-- Information follows --
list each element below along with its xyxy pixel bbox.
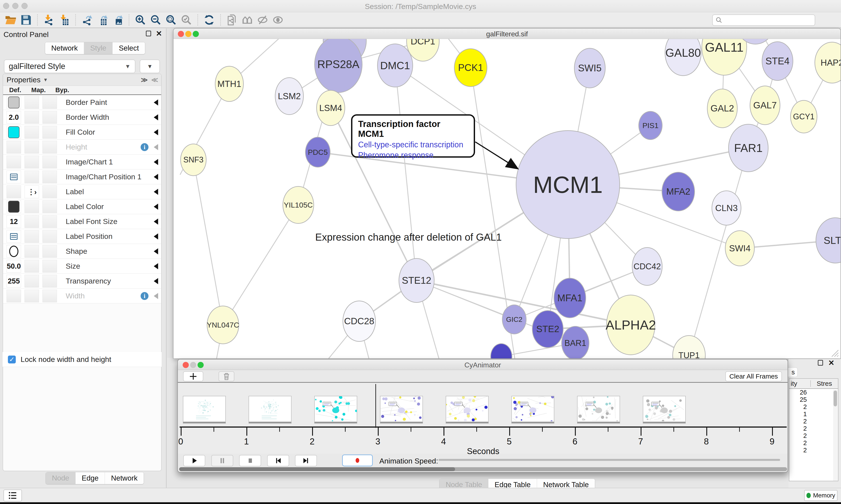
network-node-gic2[interactable]: GIC2: [502, 305, 526, 334]
network-node-cdc42[interactable]: CDC42: [632, 247, 662, 286]
bypass-cell[interactable]: [42, 200, 57, 213]
property-row[interactable]: Image/Chart Position 1: [3, 169, 161, 184]
delete-frame-button[interactable]: [219, 371, 234, 381]
default-cell[interactable]: [6, 96, 21, 109]
table-cell[interactable]: 2: [789, 439, 807, 447]
bypass-cell[interactable]: [42, 245, 57, 258]
collapse-arrow-icon[interactable]: [154, 144, 158, 150]
bypass-cell[interactable]: [42, 96, 57, 109]
bypass-cell[interactable]: [42, 156, 57, 168]
mapping-cell[interactable]: [24, 126, 39, 139]
table-row[interactable]: 2: [789, 432, 838, 439]
open-button[interactable]: [4, 14, 17, 26]
network-node-lsm4[interactable]: LSM4: [316, 90, 345, 126]
resize-grip-icon[interactable]: [829, 349, 839, 358]
collapse-all-icon[interactable]: ≪: [151, 76, 158, 84]
table-row[interactable]: 25: [789, 396, 838, 403]
collapse-arrow-icon[interactable]: [154, 204, 158, 210]
cyanimator-titlebar[interactable]: CyAnimator: [178, 360, 788, 370]
bypass-cell[interactable]: [42, 215, 57, 228]
mapping-cell[interactable]: [24, 170, 39, 183]
close-panel-icon[interactable]: ✕: [156, 31, 162, 36]
zoom-in-button[interactable]: [134, 14, 147, 26]
annotation-link[interactable]: Pheromone response: [358, 151, 468, 160]
property-row[interactable]: 2.0Border Width: [3, 110, 161, 125]
timeline-scrollbar[interactable]: [179, 467, 787, 471]
mapping-cell[interactable]: [24, 290, 39, 302]
bypass-cell[interactable]: [42, 111, 57, 124]
tab-style[interactable]: Style: [84, 42, 112, 54]
zoom-out-button[interactable]: [149, 14, 162, 26]
tab-network[interactable]: Network: [45, 42, 84, 54]
mapping-cell[interactable]: [24, 96, 39, 109]
style-options-button[interactable]: ▼: [140, 59, 160, 73]
mapping-cell[interactable]: [24, 141, 39, 154]
add-frame-button[interactable]: [183, 371, 203, 381]
close-table-panel-icon[interactable]: ✕: [828, 360, 835, 366]
collapse-arrow-icon[interactable]: [154, 129, 158, 135]
network-node-bar1[interactable]: BAR1: [561, 326, 589, 358]
search-input[interactable]: [725, 16, 808, 24]
table-row[interactable]: 2: [789, 418, 838, 425]
property-row[interactable]: Label Position: [3, 229, 161, 244]
pause-button[interactable]: [211, 455, 233, 466]
bypass-cell[interactable]: [42, 260, 57, 273]
property-row[interactable]: 12Label Font Size: [3, 214, 161, 229]
frame-thumbnail-6[interactable]: [577, 396, 620, 424]
frame-thumbnail-4[interactable]: [446, 396, 489, 424]
network-node-swi5[interactable]: SWI5: [574, 48, 606, 88]
timeline[interactable]: Seconds 0123456789: [178, 383, 788, 454]
network-node-ynl047c[interactable]: YNL047C: [207, 306, 239, 344]
collapse-arrow-icon[interactable]: [154, 189, 158, 195]
network-node-cdc28[interactable]: CDC28: [342, 301, 376, 342]
annotation-link[interactable]: Cell-type-specific transcription: [358, 140, 468, 149]
frame-thumbnail-5[interactable]: [512, 396, 554, 424]
default-cell[interactable]: [6, 141, 21, 154]
bypass-cell[interactable]: [42, 141, 57, 154]
default-cell[interactable]: [6, 156, 21, 168]
mapping-cell[interactable]: ⋮›: [24, 185, 39, 198]
collapse-arrow-icon[interactable]: [154, 293, 158, 299]
network-node-ste2[interactable]: STE2: [532, 310, 563, 348]
show-details-button[interactable]: [272, 14, 284, 26]
network-node-yil105c[interactable]: YIL105C: [283, 186, 314, 224]
network-node-alpha2[interactable]: ALPHA2: [606, 295, 655, 355]
collapse-arrow-icon[interactable]: [154, 100, 158, 106]
table-scrollbar[interactable]: [833, 390, 838, 481]
chevron-down-icon[interactable]: ▼: [43, 77, 48, 83]
bypass-cell[interactable]: [42, 126, 57, 139]
network-node-gcy1[interactable]: GCY1: [790, 100, 817, 133]
bypass-cell[interactable]: [42, 170, 57, 183]
hide-details-button[interactable]: [256, 14, 269, 26]
table-header-row[interactable]: ity Stres: [789, 379, 838, 389]
network-node-ste4[interactable]: STE4: [762, 41, 793, 81]
property-row[interactable]: Shape: [3, 244, 161, 259]
property-row[interactable]: Fill Color: [3, 125, 161, 140]
table-cell[interactable]: 2: [789, 418, 807, 425]
network-edge[interactable]: [395, 66, 416, 281]
network-node-lsm2[interactable]: LSM2: [275, 77, 304, 115]
animation-speed-slider[interactable]: [439, 459, 780, 461]
export-network-button[interactable]: [80, 14, 93, 26]
bypass-cell[interactable]: [42, 290, 57, 302]
network-canvas[interactable]: Expression change after deletion of GAL1…: [174, 39, 841, 358]
network-node-dmc1[interactable]: DMC1: [377, 43, 413, 87]
import-table-button[interactable]: [58, 14, 71, 26]
step-backward-button[interactable]: [267, 455, 289, 466]
table-row[interactable]: 2: [789, 403, 838, 411]
collapse-arrow-icon[interactable]: [154, 159, 158, 165]
table-cell[interactable]: 2: [789, 403, 807, 411]
network-node-mth1[interactable]: MTH1: [215, 66, 244, 102]
zoom-fit-button[interactable]: [165, 14, 177, 26]
collapse-arrow-icon[interactable]: [154, 114, 158, 121]
tab-node[interactable]: Node: [46, 472, 75, 484]
network-edge[interactable]: [223, 205, 298, 325]
bypass-cell[interactable]: [42, 185, 57, 198]
network-window-titlebar[interactable]: galFiltered.sif: [174, 29, 841, 39]
default-cell[interactable]: [6, 170, 21, 183]
memory-button[interactable]: Memory: [804, 490, 838, 501]
network-node-ste12[interactable]: STE12: [399, 258, 434, 303]
table-row[interactable]: 26: [789, 389, 838, 396]
tab-select[interactable]: Select: [112, 42, 145, 54]
save-button[interactable]: [20, 14, 32, 26]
-- Information concluded --
Problem to work on: If pictures appear among the records, do not carry them over; retype the rest exactly.

Exercise result:
list each element below along with its xyxy pixel bbox.
network-node-gic2[interactable]: GIC2: [502, 305, 526, 334]
network-node-cdc42[interactable]: CDC42: [632, 247, 662, 286]
bypass-cell[interactable]: [42, 200, 57, 213]
property-row[interactable]: Image/Chart Position 1: [3, 169, 161, 184]
delete-frame-button[interactable]: [219, 371, 234, 381]
default-cell[interactable]: [6, 96, 21, 109]
table-cell[interactable]: 2: [789, 439, 807, 447]
bypass-cell[interactable]: [42, 245, 57, 258]
collapse-arrow-icon[interactable]: [154, 144, 158, 150]
bypass-cell[interactable]: [42, 96, 57, 109]
bypass-cell[interactable]: [42, 156, 57, 168]
mapping-cell[interactable]: [24, 126, 39, 139]
table-row[interactable]: 2: [789, 432, 838, 439]
open-button[interactable]: [4, 14, 17, 26]
network-node-lsm4[interactable]: LSM4: [316, 90, 345, 126]
resize-grip-icon[interactable]: [829, 349, 839, 358]
collapse-all-icon[interactable]: ≪: [151, 76, 158, 84]
table-row[interactable]: 25: [789, 396, 838, 403]
collapse-arrow-icon[interactable]: [154, 204, 158, 210]
cyanimator-titlebar[interactable]: CyAnimator: [178, 360, 788, 370]
bypass-cell[interactable]: [42, 215, 57, 228]
mapping-cell[interactable]: [24, 170, 39, 183]
close-panel-icon[interactable]: ✕: [156, 31, 162, 36]
zoom-in-button[interactable]: [134, 14, 147, 26]
annotation-link[interactable]: Pheromone response: [358, 151, 468, 160]
property-row[interactable]: 2.0Border Width: [3, 110, 161, 125]
timeline-scrollbar[interactable]: [179, 467, 787, 471]
mapping-cell[interactable]: [24, 290, 39, 302]
bypass-cell[interactable]: [42, 111, 57, 124]
tab-style[interactable]: Style: [84, 42, 112, 54]
zoom-out-button[interactable]: [149, 14, 162, 26]
tab-network[interactable]: Network: [45, 42, 84, 54]
mapping-cell[interactable]: [24, 96, 39, 109]
style-options-button[interactable]: ▼: [140, 59, 160, 73]
mapping-cell[interactable]: [24, 141, 39, 154]
add-frame-button[interactable]: [183, 371, 203, 381]
close-table-panel-icon[interactable]: ✕: [828, 360, 835, 366]
collapse-arrow-icon[interactable]: [154, 129, 158, 135]
network-node-bar1[interactable]: BAR1: [561, 326, 589, 358]
search-input[interactable]: [725, 16, 808, 24]
table-row[interactable]: 2: [789, 418, 838, 425]
property-row[interactable]: Label Position: [3, 229, 161, 244]
pause-button[interactable]: [211, 455, 233, 466]
bypass-cell[interactable]: [42, 260, 57, 273]
property-row[interactable]: 12Label Font Size: [3, 214, 161, 229]
frame-thumbnail-6[interactable]: [577, 396, 620, 424]
frame-thumbnail-4[interactable]: [446, 396, 489, 424]
network-node-swi5[interactable]: SWI5: [574, 48, 606, 88]
timeline[interactable]: Seconds 0123456789: [178, 383, 788, 454]
network-node-ynl047c[interactable]: YNL047C: [207, 306, 239, 344]
collapse-arrow-icon[interactable]: [154, 189, 158, 195]
network-node-cdc28[interactable]: CDC28: [342, 301, 376, 342]
annotation-link[interactable]: Cell-type-specific transcription: [358, 140, 468, 149]
frame-thumbnail-5[interactable]: [512, 396, 554, 424]
default-cell[interactable]: [6, 141, 21, 154]
bypass-cell[interactable]: [42, 141, 57, 154]
default-cell[interactable]: [6, 156, 21, 168]
mapping-cell[interactable]: ⋮›: [24, 185, 39, 198]
collapse-arrow-icon[interactable]: [154, 293, 158, 299]
network-node-ste2[interactable]: STE2: [532, 310, 563, 348]
show-details-button[interactable]: [272, 14, 284, 26]
network-node-yil105c[interactable]: YIL105C: [283, 186, 314, 224]
network-node-alpha2[interactable]: ALPHA2: [606, 295, 655, 355]
collapse-arrow-icon[interactable]: [154, 100, 158, 106]
table-scrollbar[interactable]: [833, 390, 838, 481]
chevron-down-icon[interactable]: ▼: [43, 77, 48, 83]
bypass-cell[interactable]: [42, 126, 57, 139]
network-node-gcy1[interactable]: GCY1: [790, 100, 817, 133]
bypass-cell[interactable]: [42, 170, 57, 183]
hide-details-button[interactable]: [256, 14, 269, 26]
table-header-row[interactable]: ity Stres: [789, 379, 838, 389]
network-node-ste4[interactable]: STE4: [762, 41, 793, 81]
property-row[interactable]: Shape: [3, 244, 161, 259]
property-row[interactable]: Fill Color: [3, 125, 161, 140]
table-cell[interactable]: 2: [789, 418, 807, 425]
network-edge[interactable]: [395, 66, 416, 281]
network-node-lsm2[interactable]: LSM2: [275, 77, 304, 115]
animation-speed-slider[interactable]: [439, 459, 780, 461]
export-network-button[interactable]: [80, 14, 93, 26]
bypass-cell[interactable]: [42, 290, 57, 302]
network-canvas[interactable]: Expression change after deletion of GAL1…: [174, 39, 841, 358]
network-node-dmc1[interactable]: DMC1: [377, 43, 413, 87]
import-table-button[interactable]: [58, 14, 71, 26]
step-backward-button[interactable]: [267, 455, 289, 466]
table-row[interactable]: 2: [789, 403, 838, 411]
collapse-arrow-icon[interactable]: [154, 159, 158, 165]
table-cell[interactable]: 2: [789, 403, 807, 411]
network-node-mth1[interactable]: MTH1: [215, 66, 244, 102]
zoom-fit-button[interactable]: [165, 14, 177, 26]
collapse-arrow-icon[interactable]: [154, 114, 158, 121]
tab-node[interactable]: Node: [46, 472, 75, 484]
network-edge[interactable]: [223, 205, 298, 325]
bypass-cell[interactable]: [42, 185, 57, 198]
network-window-titlebar[interactable]: galFiltered.sif: [174, 29, 841, 39]
default-cell[interactable]: [6, 170, 21, 183]
memory-button[interactable]: Memory: [804, 490, 838, 501]
network-node-ste12[interactable]: STE12: [399, 258, 434, 303]
table-row[interactable]: 26: [789, 389, 838, 396]
tab-select[interactable]: Select: [112, 42, 145, 54]
save-button[interactable]: [20, 14, 32, 26]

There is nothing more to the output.